Former Cross Country/Track Head Coach Sylvia Mosqueda traverses the field at the UCSB Gaucho Roundup on Feb. 22, 2020 at UC Santa Barbara. Pepperdine Athletics terminated Mosqueda’s contract March 16 during her second year as head coach. Photo Courtesy of Jeff Golden
Pepperdine terminated the contract of former Cross Country/Track Head Coach Sylvia Mosqueda on March 16, after a March 12 announcement that a change was coming.
The University’s decision came swiftly after it learned of allegations of misconduct against Mosqueda, which team members confirmed after meeting with administration. It is not known who first alerted Pepperdine administration to Mosqueda’s behavior or when a report was made to the University.
During Mosqueda’s nearly two years as head coach, Pepperdine runners said she created an “emotionally distressing” and “destructive” culture. This stemmed from what men’s and women’s team members described as sexually-charged comments about the men, a culture of body shaming for the women and a careless attitude toward athlete injuries.
Sophomore runner Olivia Miller said being around Mosqueda was like “walking on eggshells.”
“She had a very authoritative style of coaching,” Miller said. “Her response would be ‘Because I’m the coach and you’re the athlete,’ or ‘Because I said so.’ Kind of like a bad parenting style, almost.”
The University released the following statement to the Graphic on April 1: “Pepperdine takes all reports about employee misconduct seriously.
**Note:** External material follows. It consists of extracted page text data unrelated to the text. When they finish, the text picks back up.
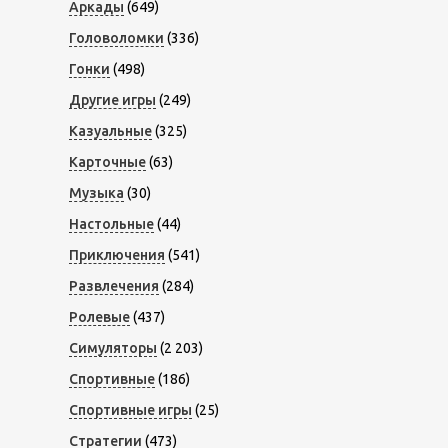
Аркады
(649)
Головоломки
(336)
Гонки
(498)
Другие игры
(249)
Казуальные
(325)
Карточные
(63)
Музыка
(30)
Настольные
(44)
Приключения
(541)
Развлечения
(284)
Ролевые
(437)
Симуляторы
(2 203)
Спортивные
(186)
Спортивные игры
(25)
Стратегии
(473)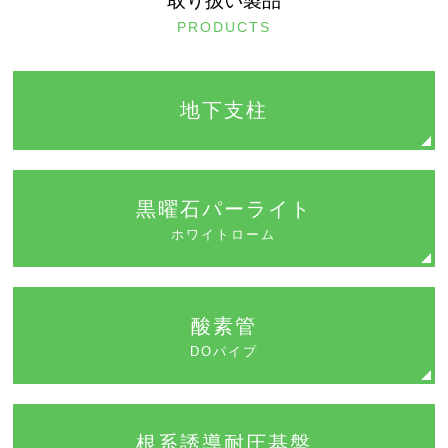
取り扱い製品
PRODUCTS
地下支柱
黒曜石パーライト
ホワイトローム
酸素管
DOパイプ
根系誘導耐圧基盤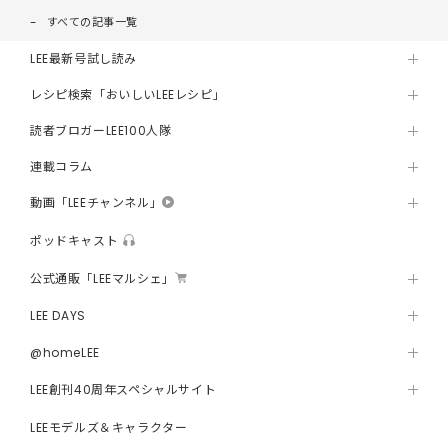
すべての記事一覧
LEE最新号試し読み
レシピ検索「おいしいLEEレシピ」
読者ブロガーLEE100人隊
連載コラム
動画「LEEチャンネル」
ポッドキャスト
公式通販「LEEマルシェ」
LEE DAYS
@homeLEE
LEE創刊40周年スペシャルサイト
LEEモデルズ＆キャラクター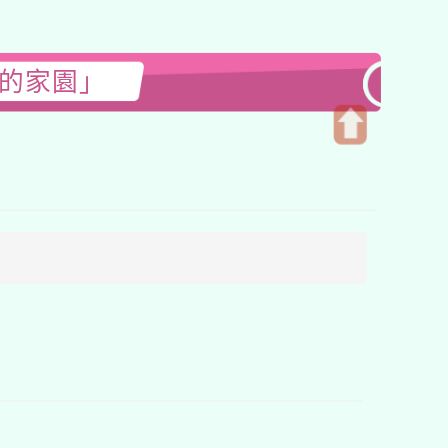
—我的家園」
開
啟
上
方
區
塊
As a standard practice, the University conducts thorough and timely investigations as soon as a concern is reported, which occurred in this instance. Ms. Mosqueda is no longer with the University.“
Director of Athletics Steve Potts and Associate Director of Athletics and Senior Woman Administrator Amanda Kurtz, who team members said met with them after the allegations emerged, both declined interview requests, instead providing a statement in an email to the Graphic on March 22.
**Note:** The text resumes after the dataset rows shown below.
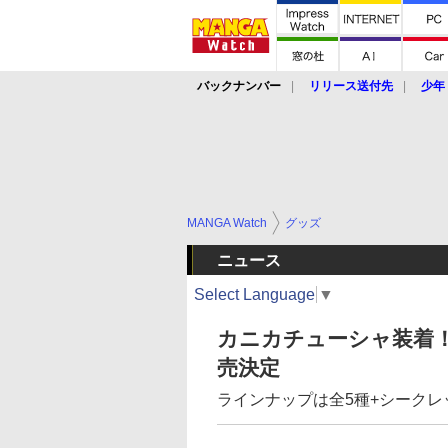
バックナンバー
リリース送付先
少年
MANGA Watch
グッズ
ニュース
Select Language
▼
カニカチューシャ装着！
売決定
ラインナップは全5種+シークレ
“We are confident that we will bring in a new men’s and women’s cross country and track head coach who will lead these programs in a positive and encouraging manner that is consistent with Pepperdine’s Christian mission,” Potts wrote. “We will not comment any further on this personnel matter.”
Mosqueda also declined repeated interview requests from the Graphic and has not spoken publicly about these allegations.
Eight current and former program student-athletes spoke to the Graphic, describing a toxic running culture surrounding the teams. Of the athletes interviewed, two are on the men’s team, and six are from the women’s program, including one runner who is no longer with the team.
Of the eight athletes interviewed, four spoke on the condition of anonymity to talk to or confirm details to the Graphic, citing worries about Mosqueda continuing to try to contact them and/or the sensitive nature of the subject matter. Four athletes spoke on the record: Miller, first-year Nate Lannen, junior Riley Wright and former Pepperdine runner and current University of Texas student Shelby White.
One runner who spoke anonymously said they felt bad Mosqueda was losing her job, since “running is her life.” Yet, the same runner lamented that there was no change in Mosqueda’s behavior after the runner confronted Mosqueda about it and the coach’s behaviors and methods crossed a line.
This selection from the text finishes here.